Please show every line in the entries below that includes the word "title".

Dataset entries:
====
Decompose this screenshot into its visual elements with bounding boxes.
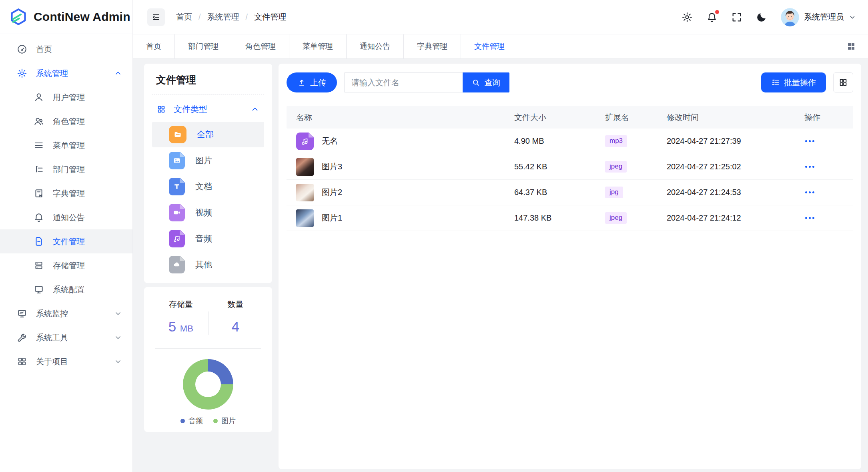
gear-icon (17, 68, 27, 78)
sidebar-item-about-project[interactable]: 关于项目 (0, 349, 132, 374)
tab-label: 部门管理 (188, 41, 219, 52)
search-input[interactable] (344, 72, 463, 92)
count-value: 4 (208, 319, 263, 335)
table-row[interactable]: 无名 4.90 MB mp3 2024-04-27 21:27:39 (287, 129, 853, 154)
monitor-icon (34, 284, 44, 295)
sidebar-item-user-management[interactable]: 用户管理 (0, 85, 132, 109)
col-header-size: 文件大小 (514, 112, 605, 123)
tab-home[interactable]: 首页 (133, 34, 175, 58)
top-header: 首页 / 系统管理 / 文件管理 (133, 0, 868, 34)
menu-lines-icon (34, 140, 44, 151)
sidebar-item-system-tools[interactable]: 系统工具 (0, 325, 132, 349)
sidebar-item-system-monitor[interactable]: 系统监控 (0, 301, 132, 325)
image-thumbnail (296, 209, 314, 227)
tab-file[interactable]: 文件管理 (461, 34, 518, 58)
row-actions-button[interactable] (804, 189, 815, 196)
col-header-name: 名称 (287, 112, 514, 123)
music-file-icon (169, 230, 185, 247)
tab-label: 通知公告 (360, 41, 390, 52)
file-time: 2024-04-27 21:24:53 (667, 188, 804, 197)
sidebar-item-system-config[interactable]: 系统配置 (0, 277, 132, 301)
tab-actions-grid-icon[interactable] (843, 38, 859, 54)
table-row[interactable]: 图片2 64.37 KB jpg 2024-04-27 21:24:53 (287, 180, 853, 205)
storage-stats-card: 存储量 5 MB 数量 4 音频 图片 (144, 287, 272, 432)
user-menu[interactable]: 系统管理员 (781, 8, 856, 26)
dark-mode-moon-icon[interactable] (756, 12, 767, 23)
file-type-other[interactable]: 其他 (152, 252, 264, 277)
tab-dept[interactable]: 部门管理 (175, 34, 232, 58)
panel-title: 文件管理 (152, 73, 264, 86)
search-icon (472, 78, 480, 87)
upload-button[interactable]: 上传 (287, 72, 337, 92)
file-type-tree-header[interactable]: 文件类型 (152, 99, 264, 121)
logo[interactable]: ContiNew Admin (0, 0, 132, 34)
tab-role[interactable]: 角色管理 (232, 34, 289, 58)
breadcrumb-system[interactable]: 系统管理 (207, 12, 239, 22)
ext-tag: jpeg (605, 161, 627, 172)
avatar (781, 8, 799, 26)
tab-menu[interactable]: 菜单管理 (289, 34, 347, 58)
legend-audio[interactable]: 音频 (180, 416, 203, 426)
tab-notice[interactable]: 通知公告 (347, 34, 404, 58)
sidebar-item-label: 角色管理 (53, 116, 85, 127)
app-title: ContiNew Admin (34, 10, 130, 24)
file-type-doc[interactable]: 文档 (152, 174, 264, 199)
sidebar-item-label: 部门管理 (53, 164, 85, 175)
settings-gear-icon[interactable] (682, 12, 693, 23)
sidebar-item-label: 系统监控 (36, 308, 68, 319)
table-row[interactable]: 图片1 147.38 KB jpeg 2024-04-27 21:24:12 (287, 205, 853, 231)
chevron-down-icon (114, 333, 122, 341)
chevron-down-icon (849, 14, 856, 21)
table-header: 名称 文件大小 扩展名 修改时间 操作 (287, 106, 853, 129)
query-button[interactable]: 查询 (463, 72, 509, 92)
sidebar-nav: 首页 系统管理 用户管理 角色管理 菜单管理 (0, 34, 132, 374)
tab-dict[interactable]: 字典管理 (404, 34, 461, 58)
notification-bell-icon[interactable] (706, 12, 718, 23)
sidebar-collapse-button[interactable] (147, 8, 165, 26)
sidebar-item-home[interactable]: 首页 (0, 37, 132, 61)
row-actions-button[interactable] (804, 215, 815, 221)
sidebar-item-dict-management[interactable]: 字典管理 (0, 181, 132, 205)
sidebar-item-label: 通知公告 (53, 212, 85, 223)
search-group: 查询 (344, 72, 509, 92)
legend-image[interactable]: 图片 (213, 416, 236, 426)
sidebar-item-label: 系统配置 (53, 284, 85, 295)
sidebar-item-notice[interactable]: 通知公告 (0, 205, 132, 229)
grid-view-toggle-button[interactable] (833, 72, 853, 92)
file-size: 4.90 MB (514, 137, 605, 146)
file-type-image[interactable]: 图片 (152, 148, 264, 173)
sidebar-item-file-management[interactable]: 文件管理 (0, 229, 132, 253)
row-actions-button[interactable] (804, 138, 815, 145)
file-type-all[interactable]: 全部 (152, 122, 264, 147)
tab-label: 字典管理 (417, 41, 447, 52)
brand-hexagon-icon (10, 8, 27, 26)
sidebar-item-dept-management[interactable]: 部门管理 (0, 157, 132, 181)
table-row[interactable]: 图片3 55.42 KB jpeg 2024-04-27 21:25:02 (287, 154, 853, 180)
file-type-audio[interactable]: 音频 (152, 226, 264, 251)
file-time: 2024-04-27 21:24:12 (667, 213, 804, 223)
cloud-file-icon (169, 256, 185, 273)
batch-actions-button[interactable]: 批量操作 (761, 72, 826, 92)
sidebar-item-role-management[interactable]: 角色管理 (0, 109, 132, 133)
count-stat: 数量 4 (208, 299, 263, 335)
sidebar-item-menu-management[interactable]: 菜单管理 (0, 133, 132, 157)
tab-label: 首页 (146, 41, 161, 52)
sidebar-item-storage-management[interactable]: 存储管理 (0, 253, 132, 277)
divider (152, 94, 264, 95)
file-type-label: 音频 (195, 233, 212, 244)
sidebar-item-system-management[interactable]: 系统管理 (0, 61, 132, 85)
menu-fold-icon (151, 12, 161, 22)
file-type-video[interactable]: 视频 (152, 200, 264, 225)
file-time: 2024-04-27 21:27:39 (667, 137, 804, 146)
chevron-down-icon (114, 309, 122, 317)
file-type-panel: 文件管理 文件类型 全部 (144, 64, 272, 283)
breadcrumb-home[interactable]: 首页 (176, 12, 192, 22)
row-actions-button[interactable] (804, 163, 815, 170)
sidebar-item-label: 系统管理 (36, 68, 68, 79)
fullscreen-icon[interactable] (731, 12, 742, 23)
breadcrumb-separator: / (198, 12, 201, 22)
folder-icon (169, 126, 186, 143)
dashboard-icon (17, 44, 27, 54)
image-thumbnail (296, 184, 314, 201)
col-header-actions: 操作 (804, 112, 853, 123)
====
■ Answer area
panel-title: 文件管理 (152, 73, 264, 86)
app-title: ContiNew Admin (34, 10, 130, 24)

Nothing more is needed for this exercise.